Extracted page text data

>>>>

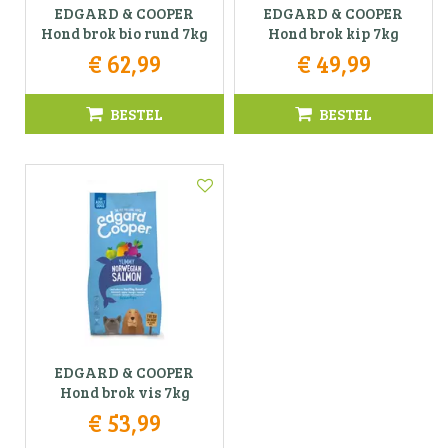
EDGARD & COOPER
EDGARD & COOPER
Hond brok bio rund 7kg
Hond brok kip 7kg
€
62
,
99
€
49
,
99
BESTEL
BESTEL
EDGARD & COOPER
Hond brok vis 7kg
€
53
,
99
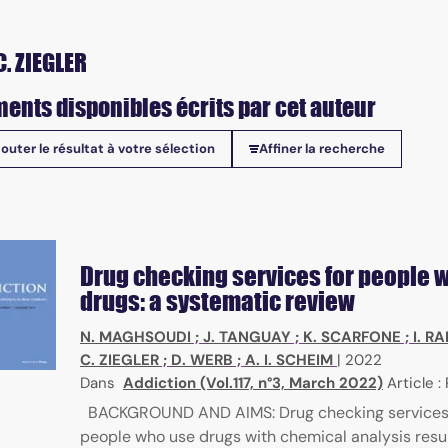
C. ZIEGLER
ents disponibles écrits par cet auteur
jouter le résultat à votre sélection
Affiner la recherche
onibles
Drug checking services for people 
drugs: a systematic review
N. MAGHSOUDI
;
J. TANGUAY
;
K. SCARFONE
;
I. 
C. ZIEGLER
;
D. WERB
;
A. I. SCHEIM
|
2022
Dans
Addiction (Vol.117, n°3, March 2022)
Article :
BACKGROUND AND AIMS: Drug checking services
people who use drugs with chemical analysis result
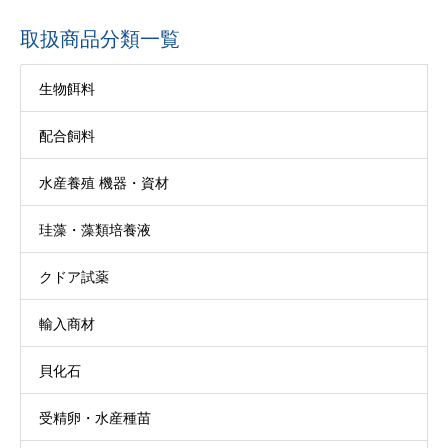
取扱商品分類一覧
生物餌料
配合飼料
水産養殖 機器・資材
珪藻・藻類培養液
クドア試薬
輸入商材
貝化石
受精卵・水産種苗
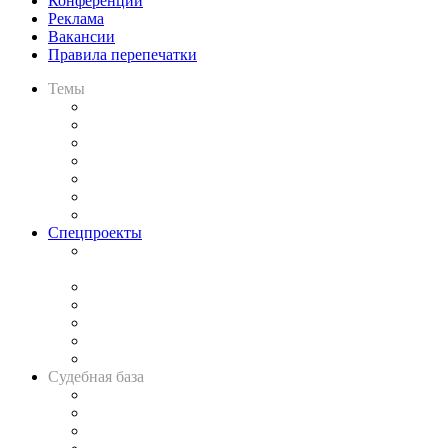
Конференции
Реклама
Вакансии
Правила перепечатки
Темы
Практика
Законодательство
Процесс
Исследования
Рынок юридических услуг
Юридическое сообщество
Важнейшие правовые темы в прессе
Спецпроекты
Подкаст «В здравом уме
и твёрдой памяти»
Legal Design
Банкротная панорама
Советы для литигаторов
Сговоры на торгах
Авто
Судебная база
Картотека арбитражных дел
Решения арбитражных судов
Календарь рассмотрения арбитражных дел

<<<<

• _Problem to work on_:
In the entries above, every line from the line with "ents disponibles écrits par cet auteur" to the line with "Рынок юридических услуг" is to be printed exactly, with both ends included and pictures excluded.

• _Answer box_:
ents disponibles écrits par cet auteur
jouter le résultat à votre sélection
Affiner la recherche
onibles
Drug checking services for people 
drugs: a systematic review
N. MAGHSOUDI
;
J. TANGUAY
;
K. SCARFONE
;
I. 
C. ZIEGLER
;
D. WERB
;
A. I. SCHEIM
|
2022
Dans
Addiction (Vol.117, n°3, March 2022)
Article :
BACKGROUND AND AIMS: Drug checking services
people who use drugs with chemical analysis result
取扱商品分類一覧
生物餌料
配合飼料
水産養殖 機器・資材
珪藻・藻類培養液
クドア試薬
輸入商材
貝化石
受精卵・水産種苗
Конференции
Реклама
Вакансии
Правила перепечатки
Темы
Практика
Законодательство
Процесс
Исследования
Рынок юридических услуг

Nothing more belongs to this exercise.